→ **What to work on**:
The entries need to be copied exactly.

────

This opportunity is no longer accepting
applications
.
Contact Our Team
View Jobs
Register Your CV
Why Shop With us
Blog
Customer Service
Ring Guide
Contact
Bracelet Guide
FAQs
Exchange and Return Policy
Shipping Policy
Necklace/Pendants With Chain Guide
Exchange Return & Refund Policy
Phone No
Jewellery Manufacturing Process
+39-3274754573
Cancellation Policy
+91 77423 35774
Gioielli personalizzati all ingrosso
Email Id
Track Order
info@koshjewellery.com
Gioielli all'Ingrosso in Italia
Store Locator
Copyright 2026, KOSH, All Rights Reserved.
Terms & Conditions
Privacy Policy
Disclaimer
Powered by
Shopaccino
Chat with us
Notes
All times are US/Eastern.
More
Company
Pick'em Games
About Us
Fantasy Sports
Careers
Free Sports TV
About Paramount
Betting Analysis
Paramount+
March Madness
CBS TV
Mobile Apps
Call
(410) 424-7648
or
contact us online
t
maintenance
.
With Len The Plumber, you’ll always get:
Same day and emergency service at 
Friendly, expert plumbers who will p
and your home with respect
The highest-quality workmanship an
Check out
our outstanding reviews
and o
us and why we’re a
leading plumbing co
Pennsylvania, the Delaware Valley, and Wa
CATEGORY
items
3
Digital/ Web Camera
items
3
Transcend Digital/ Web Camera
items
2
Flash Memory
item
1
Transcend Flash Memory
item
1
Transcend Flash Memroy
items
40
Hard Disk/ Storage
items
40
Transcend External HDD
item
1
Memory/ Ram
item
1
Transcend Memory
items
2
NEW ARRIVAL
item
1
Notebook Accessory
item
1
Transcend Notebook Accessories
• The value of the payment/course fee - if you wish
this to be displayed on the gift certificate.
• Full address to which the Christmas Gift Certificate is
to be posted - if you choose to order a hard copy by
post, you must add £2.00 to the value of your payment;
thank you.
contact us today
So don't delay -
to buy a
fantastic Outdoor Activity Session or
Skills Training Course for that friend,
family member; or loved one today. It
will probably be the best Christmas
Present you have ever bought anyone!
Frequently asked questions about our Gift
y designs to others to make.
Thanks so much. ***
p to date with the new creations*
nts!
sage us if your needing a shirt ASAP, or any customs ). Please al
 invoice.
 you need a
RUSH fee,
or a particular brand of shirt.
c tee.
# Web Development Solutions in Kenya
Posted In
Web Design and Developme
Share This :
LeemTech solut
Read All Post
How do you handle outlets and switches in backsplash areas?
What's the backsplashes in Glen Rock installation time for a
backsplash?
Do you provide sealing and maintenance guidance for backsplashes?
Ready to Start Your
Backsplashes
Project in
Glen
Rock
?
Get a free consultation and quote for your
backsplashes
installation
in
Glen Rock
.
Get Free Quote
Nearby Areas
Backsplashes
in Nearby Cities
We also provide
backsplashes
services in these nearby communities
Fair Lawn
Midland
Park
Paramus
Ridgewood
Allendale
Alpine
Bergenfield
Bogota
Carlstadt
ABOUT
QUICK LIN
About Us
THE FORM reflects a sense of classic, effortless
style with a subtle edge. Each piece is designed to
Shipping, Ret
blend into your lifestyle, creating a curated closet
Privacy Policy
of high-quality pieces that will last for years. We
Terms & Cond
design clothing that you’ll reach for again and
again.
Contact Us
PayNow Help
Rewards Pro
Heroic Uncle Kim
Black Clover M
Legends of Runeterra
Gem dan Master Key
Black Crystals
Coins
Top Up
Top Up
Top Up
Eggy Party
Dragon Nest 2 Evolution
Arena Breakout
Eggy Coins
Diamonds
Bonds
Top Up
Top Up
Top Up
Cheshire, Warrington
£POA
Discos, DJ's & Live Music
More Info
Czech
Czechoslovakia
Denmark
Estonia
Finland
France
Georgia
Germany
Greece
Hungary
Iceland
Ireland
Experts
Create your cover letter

────

→ **Answer to the exercise**:
This opportunity is no longer accepting
applications
.
Contact Our Team
View Jobs
Register Your CV
Why Shop With us
Blog
Customer Service
Ring Guide
Contact
Bracelet Guide
FAQs
Exchange and Return Policy
Shipping Policy
Necklace/Pendants With Chain Guide
Exchange Return & Refund Policy
Phone No
Jewellery Manufacturing Process
+39-3274754573
Cancellation Policy
+91 77423 35774
Gioielli personalizzati all ingrosso
Email Id
Track Order
info@koshjewellery.com
Gioielli all'Ingrosso in Italia
Store Locator
Copyright 2026, KOSH, All Rights Reserved.
Terms & Conditions
Privacy Policy
Disclaimer
Powered by
Shopaccino
Chat with us
Notes
All times are US/Eastern.
More
Company
Pick'em Games
About Us
Fantasy Sports
Careers
Free Sports TV
About Paramount
Betting Analysis
Paramount+
March Madness
CBS TV
Mobile Apps
Call
(410) 424-7648
or
contact us online
t
maintenance
.
With Len The Plumber, you’ll always get:
Same day and emergency service at 
Friendly, expert plumbers who will p
and your home with respect
The highest-quality workmanship an
Check out
our outstanding reviews
and o
us and why we’re a
leading plumbing co
Pennsylvania, the Delaware Valley, and Wa
CATEGORY
items
3
Digital/ Web Camera
items
3
Transcend Digital/ Web Camera
items
2
Flash Memory
item
1
Transcend Flash Memory
item
1
Transcend Flash Memroy
items
40
Hard Disk/ Storage
items
40
Transcend External HDD
item
1
Memory/ Ram
item
1
Transcend Memory
items
2
NEW ARRIVAL
item
1
Notebook Accessory
item
1
Transcend Notebook Accessories
• The value of the payment/course fee - if you wish
this to be displayed on the gift certificate.
• Full address to which the Christmas Gift Certificate is
to be posted - if you choose to order a hard copy by
post, you must add £2.00 to the value of your payment;
thank you.
contact us today
So don't delay -
to buy a
fantastic Outdoor Activity Session or
Skills Training Course for that friend,
family member; or loved one today. It
will probably be the best Christmas
Present you have ever bought anyone!
Frequently asked questions about our Gift
y designs to others to make.
Thanks so much. ***
p to date with the new creations*
nts!
sage us if your needing a shirt ASAP, or any customs ). Please al
 invoice.
 you need a
RUSH fee,
or a particular brand of shirt.
c tee.
# Web Development Solutions in Kenya
Posted In
Web Design and Developme
Share This :
LeemTech solut
Read All Post
How do you handle outlets and switches in backsplash areas?
What's the backsplashes in Glen Rock installation time for a
backsplash?
Do you provide sealing and maintenance guidance for backsplashes?
Ready to Start Your
Backsplashes
Project in
Glen
Rock
?
Get a free consultation and quote for your
backsplashes
installation
in
Glen Rock
.
Get Free Quote
Nearby Areas
Backsplashes
in Nearby Cities
We also provide
backsplashes
services in these nearby communities
Fair Lawn
Midland
Park
Paramus
Ridgewood
Allendale
Alpine
Bergenfield
Bogota
Carlstadt
ABOUT
QUICK LIN
About Us
THE FORM reflects a sense of classic, effortless
style with a subtle edge. Each piece is designed to
Shipping, Ret
blend into your lifestyle, creating a curated closet
Privacy Policy
of high-quality pieces that will last for years. We
Terms & Cond
design clothing that you’ll reach for again and
again.
Contact Us
PayNow Help
Rewards Pro
Heroic Uncle Kim
Black Clover M
Legends of Runeterra
Gem dan Master Key
Black Crystals
Coins
Top Up
Top Up
Top Up
Eggy Party
Dragon Nest 2 Evolution
Arena Breakout
Eggy Coins
Diamonds
Bonds
Top Up
Top Up
Top Up
Cheshire, Warrington
£POA
Discos, DJ's & Live Music
More Info
Czech
Czechoslovakia
Denmark
Estonia
Finland
France
Georgia
Germany
Greece
Hungary
Iceland
Ireland
Experts
Create your cover letter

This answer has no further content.